Work task: Each entry below is to be returned exactly, with any pictures left out.

Data for the task START

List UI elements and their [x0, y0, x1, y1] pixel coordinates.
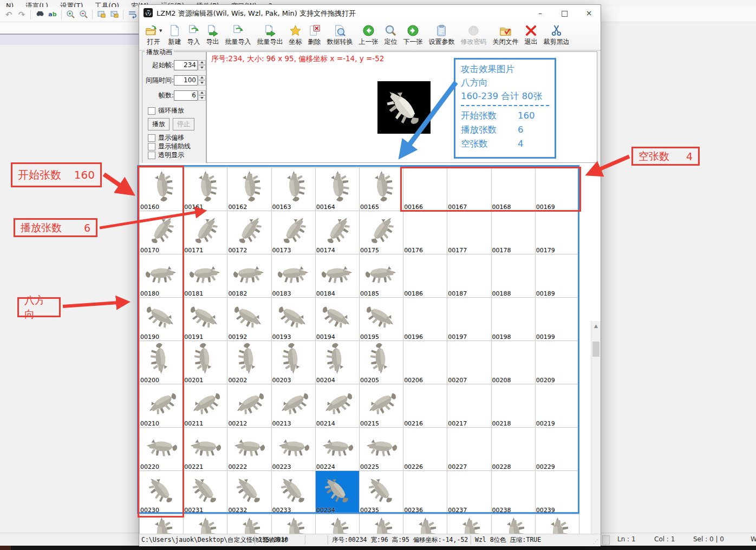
- frame-cell[interactable]: 00216: [403, 384, 447, 428]
- frame-cell[interactable]: 00215: [360, 384, 403, 428]
- frame-cell[interactable]: 00229: [536, 428, 579, 471]
- loop-playback-checkbox[interactable]: 循环播放: [148, 106, 184, 115]
- frame-cell[interactable]: [272, 514, 316, 534]
- frame-cell[interactable]: 00176: [403, 211, 447, 254]
- spinner[interactable]: [198, 60, 206, 70]
- exit-button[interactable]: 退出: [522, 23, 540, 48]
- frame-cell[interactable]: 00238: [492, 471, 536, 514]
- frame-cell[interactable]: 00198: [492, 298, 536, 341]
- wrap-icon[interactable]: [127, 9, 138, 20]
- frame-cell[interactable]: 00228: [492, 428, 536, 471]
- menu-item[interactable]: N): [0, 1, 19, 7]
- frame-cell[interactable]: 00162: [227, 168, 271, 211]
- next-button[interactable]: 下一张: [400, 23, 425, 48]
- frame-cell[interactable]: 00188: [492, 254, 536, 298]
- frame-cell[interactable]: 00230: [140, 471, 184, 514]
- frame-cell[interactable]: 00206: [403, 341, 447, 384]
- frame-cell[interactable]: 00166: [403, 168, 447, 211]
- find-icon[interactable]: [34, 9, 45, 20]
- frame-cell[interactable]: 00239: [536, 471, 579, 514]
- spinner[interactable]: [198, 90, 206, 101]
- checkbox-icon[interactable]: [148, 152, 155, 159]
- frame-cell[interactable]: 00222: [227, 428, 271, 471]
- menu-item[interactable]: 设置(T): [54, 1, 89, 7]
- frame-cell[interactable]: [447, 514, 491, 534]
- frame-cell[interactable]: 00196: [403, 298, 447, 341]
- frame-cell[interactable]: 00226: [403, 428, 447, 471]
- frame-cell[interactable]: 00195: [360, 298, 403, 341]
- show-offset-checkbox[interactable]: 显示偏移: [148, 133, 184, 142]
- scrollbar-thumb[interactable]: [592, 342, 599, 357]
- frame-cell[interactable]: 00186: [403, 254, 447, 298]
- spin-down-icon[interactable]: [198, 95, 206, 101]
- frame-cell[interactable]: [316, 514, 360, 534]
- field-input[interactable]: 100: [174, 75, 198, 86]
- frame-cell[interactable]: 00204: [316, 341, 360, 384]
- frame-cell[interactable]: 00208: [492, 341, 536, 384]
- frame-cell[interactable]: 00234: [316, 471, 360, 514]
- spin-down-icon[interactable]: [198, 80, 206, 86]
- frame-cell[interactable]: 00237: [447, 471, 491, 514]
- frame-cell[interactable]: 00168: [492, 168, 536, 211]
- locate-button[interactable]: 定位: [381, 23, 400, 48]
- frame-cell[interactable]: 00183: [272, 254, 316, 298]
- frame-cell[interactable]: 00191: [184, 298, 227, 341]
- frame-cell[interactable]: 00172: [227, 211, 271, 254]
- frame-cell[interactable]: 00207: [447, 341, 491, 384]
- frame-cell[interactable]: 00167: [447, 168, 491, 211]
- frame-cell[interactable]: 00214: [316, 384, 360, 428]
- frame-cell[interactable]: 00189: [536, 254, 579, 298]
- checkbox-icon[interactable]: [148, 143, 155, 150]
- spin-up-icon[interactable]: [198, 75, 206, 81]
- frame-cell[interactable]: 00164: [316, 168, 360, 211]
- frame-cell[interactable]: 00178: [492, 211, 536, 254]
- menu-item[interactable]: 语言(L): [19, 1, 54, 7]
- import-button[interactable]: 导入: [184, 23, 203, 48]
- frame-cell[interactable]: 00169: [536, 168, 579, 211]
- frame-cell[interactable]: 00213: [272, 384, 316, 428]
- frame-cell[interactable]: 00175: [360, 211, 403, 254]
- prev-button[interactable]: 上一张: [356, 23, 381, 48]
- zoom-out-icon[interactable]: [78, 9, 89, 20]
- params-button[interactable]: 设置参数: [426, 23, 457, 48]
- frame-cell[interactable]: 00231: [184, 471, 227, 514]
- zoom-in-icon[interactable]: [65, 9, 76, 20]
- maximize-button[interactable]: □: [552, 5, 577, 21]
- frame-cell[interactable]: 00171: [184, 211, 227, 254]
- frame-cell[interactable]: 00194: [316, 298, 360, 341]
- menu-item[interactable]: 工具(O): [89, 1, 125, 7]
- frame-cell[interactable]: 00165: [360, 168, 403, 211]
- frame-cell[interactable]: 00219: [536, 384, 579, 428]
- play-button[interactable]: 播放: [148, 118, 170, 130]
- frame-cell[interactable]: 00185: [360, 254, 403, 298]
- checkbox-icon[interactable]: [148, 134, 155, 142]
- frame-cell[interactable]: 00182: [227, 254, 271, 298]
- export-button[interactable]: 导出: [203, 23, 221, 48]
- checkbox-icon[interactable]: [148, 107, 155, 115]
- redo-icon[interactable]: ↷: [16, 9, 27, 20]
- frame-cell[interactable]: 00181: [184, 254, 227, 298]
- field-input[interactable]: 234: [174, 60, 198, 70]
- delete-button[interactable]: 删除: [305, 23, 323, 48]
- frame-cell[interactable]: 00173: [272, 211, 316, 254]
- password-button[interactable]: 修改密码: [458, 23, 489, 48]
- frame-cell[interactable]: 00236: [403, 471, 447, 514]
- frame-cell[interactable]: [492, 514, 536, 534]
- frame-cell[interactable]: 00184: [316, 254, 360, 298]
- show-guides-checkbox[interactable]: 显示辅助线: [148, 142, 191, 151]
- scroll-up-icon[interactable]: ▲: [591, 321, 601, 330]
- frame-cell[interactable]: 00209: [536, 341, 579, 384]
- frame-cell[interactable]: 00197: [447, 298, 491, 341]
- frame-cell[interactable]: [536, 514, 579, 534]
- frame-cell[interactable]: [184, 514, 227, 534]
- closefile-button[interactable]: 关闭文件: [490, 23, 521, 48]
- frame-cell[interactable]: 00190: [140, 298, 184, 341]
- frame-cell[interactable]: 00217: [447, 384, 491, 428]
- frame-cell[interactable]: 00199: [536, 298, 579, 341]
- frame-cell[interactable]: 00163: [272, 168, 316, 211]
- frame-cell[interactable]: 00225: [360, 428, 403, 471]
- dropdown-caret-icon[interactable]: ▼: [159, 29, 162, 33]
- doc-monitor-icon[interactable]: [96, 9, 107, 20]
- frame-cell[interactable]: 00227: [447, 428, 491, 471]
- grid-scrollbar[interactable]: ▲ ▼: [591, 321, 601, 534]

Data for the task END

Answer area:
List UI elements and their [x0, y0, x1, y1] pixel coordinates.
- frame-cell[interactable]: 00216: [403, 384, 447, 428]
- frame-cell[interactable]: 00215: [360, 384, 403, 428]
- frame-cell[interactable]: 00229: [536, 428, 579, 471]
- loop-playback-checkbox[interactable]: 循环播放: [148, 106, 184, 115]
- frame-cell[interactable]: [272, 514, 316, 534]
- frame-cell[interactable]: 00176: [403, 211, 447, 254]
- spinner[interactable]: [198, 60, 206, 70]
- exit-button[interactable]: 退出: [522, 23, 540, 48]
- frame-cell[interactable]: 00238: [492, 471, 536, 514]
- frame-cell[interactable]: 00198: [492, 298, 536, 341]
- wrap-icon[interactable]: [127, 9, 138, 20]
- frame-cell[interactable]: 00228: [492, 428, 536, 471]
- menu-item[interactable]: N): [0, 1, 19, 7]
- frame-cell[interactable]: 00162: [227, 168, 271, 211]
- next-button[interactable]: 下一张: [400, 23, 425, 48]
- frame-cell[interactable]: 00188: [492, 254, 536, 298]
- frame-cell[interactable]: 00230: [140, 471, 184, 514]
- frame-cell[interactable]: 00206: [403, 341, 447, 384]
- frame-cell[interactable]: 00166: [403, 168, 447, 211]
- find-icon[interactable]: [34, 9, 45, 20]
- frame-cell[interactable]: 00239: [536, 471, 579, 514]
- spinner[interactable]: [198, 90, 206, 101]
- checkbox-icon[interactable]: [148, 152, 155, 159]
- frame-cell[interactable]: 00222: [227, 428, 271, 471]
- menu-item[interactable]: 设置(T): [54, 1, 89, 7]
- frame-cell[interactable]: [447, 514, 491, 534]
- frame-cell[interactable]: 00196: [403, 298, 447, 341]
- frame-cell[interactable]: 00226: [403, 428, 447, 471]
- frame-cell[interactable]: 00195: [360, 298, 403, 341]
- show-offset-checkbox[interactable]: 显示偏移: [148, 133, 184, 142]
- scrollbar-thumb[interactable]: [592, 342, 599, 357]
- frame-cell[interactable]: 00186: [403, 254, 447, 298]
- spin-down-icon[interactable]: [198, 95, 206, 101]
- frame-cell[interactable]: [316, 514, 360, 534]
- field-input[interactable]: 100: [174, 75, 198, 86]
- frame-cell[interactable]: 00204: [316, 341, 360, 384]
- frame-cell[interactable]: 00208: [492, 341, 536, 384]
- frame-cell[interactable]: 00234: [316, 471, 360, 514]
- spin-down-icon[interactable]: [198, 80, 206, 86]
- frame-cell[interactable]: 00237: [447, 471, 491, 514]
- frame-cell[interactable]: 00168: [492, 168, 536, 211]
- locate-button[interactable]: 定位: [381, 23, 400, 48]
- frame-cell[interactable]: 00183: [272, 254, 316, 298]
- frame-cell[interactable]: 00191: [184, 298, 227, 341]
- frame-cell[interactable]: 00172: [227, 211, 271, 254]
- frame-cell[interactable]: 00207: [447, 341, 491, 384]
- frame-cell[interactable]: 00167: [447, 168, 491, 211]
- frame-cell[interactable]: 00214: [316, 384, 360, 428]
- frame-cell[interactable]: 00189: [536, 254, 579, 298]
- checkbox-icon[interactable]: [148, 143, 155, 150]
- spin-up-icon[interactable]: [198, 75, 206, 81]
- frame-cell[interactable]: 00164: [316, 168, 360, 211]
- frame-cell[interactable]: 00178: [492, 211, 536, 254]
- menu-item[interactable]: 语言(L): [19, 1, 54, 7]
- import-button[interactable]: 导入: [184, 23, 203, 48]
- frame-cell[interactable]: 00169: [536, 168, 579, 211]
- frame-cell[interactable]: 00213: [272, 384, 316, 428]
- frame-cell[interactable]: 00175: [360, 211, 403, 254]
- prev-button[interactable]: 上一张: [356, 23, 381, 48]
- zoom-out-icon[interactable]: [78, 9, 89, 20]
- params-button[interactable]: 设置参数: [426, 23, 457, 48]
- frame-cell[interactable]: 00231: [184, 471, 227, 514]
- zoom-in-icon[interactable]: [65, 9, 76, 20]
- maximize-button[interactable]: □: [552, 5, 577, 21]
- frame-cell[interactable]: 00171: [184, 211, 227, 254]
- frame-cell[interactable]: 00194: [316, 298, 360, 341]
- menu-item[interactable]: 工具(O): [89, 1, 125, 7]
- frame-cell[interactable]: 00165: [360, 168, 403, 211]
- frame-cell[interactable]: 00219: [536, 384, 579, 428]
- play-button[interactable]: 播放: [148, 118, 170, 130]
- frame-cell[interactable]: 00185: [360, 254, 403, 298]
- checkbox-icon[interactable]: [148, 134, 155, 142]
- frame-cell[interactable]: 00182: [227, 254, 271, 298]
- export-button[interactable]: 导出: [203, 23, 221, 48]
- checkbox-icon[interactable]: [148, 107, 155, 115]
- redo-icon[interactable]: ↷: [16, 9, 27, 20]
- frame-cell[interactable]: 00181: [184, 254, 227, 298]
- field-input[interactable]: 234: [174, 60, 198, 70]
- delete-button[interactable]: 删除: [305, 23, 323, 48]
- frame-cell[interactable]: 00173: [272, 211, 316, 254]
- password-button[interactable]: 修改密码: [458, 23, 489, 48]
- frame-cell[interactable]: 00236: [403, 471, 447, 514]
- frame-cell[interactable]: [492, 514, 536, 534]
- frame-cell[interactable]: 00184: [316, 254, 360, 298]
- show-guides-checkbox[interactable]: 显示辅助线: [148, 142, 191, 151]
- scroll-up-icon[interactable]: ▲: [591, 321, 601, 330]
- frame-cell[interactable]: 00209: [536, 341, 579, 384]
- frame-cell[interactable]: 00197: [447, 298, 491, 341]
- frame-cell[interactable]: [536, 514, 579, 534]
- frame-cell[interactable]: [184, 514, 227, 534]
- closefile-button[interactable]: 关闭文件: [490, 23, 521, 48]
- frame-cell[interactable]: 00190: [140, 298, 184, 341]
- frame-cell[interactable]: 00217: [447, 384, 491, 428]
- frame-cell[interactable]: 00199: [536, 298, 579, 341]
- frame-cell[interactable]: 00163: [272, 168, 316, 211]
- frame-cell[interactable]: 00225: [360, 428, 403, 471]
- dropdown-caret-icon[interactable]: ▼: [159, 29, 162, 33]
- doc-monitor-icon[interactable]: [96, 9, 107, 20]
- frame-cell[interactable]: 00227: [447, 428, 491, 471]
- grid-scrollbar[interactable]: ▲ ▼: [591, 321, 601, 534]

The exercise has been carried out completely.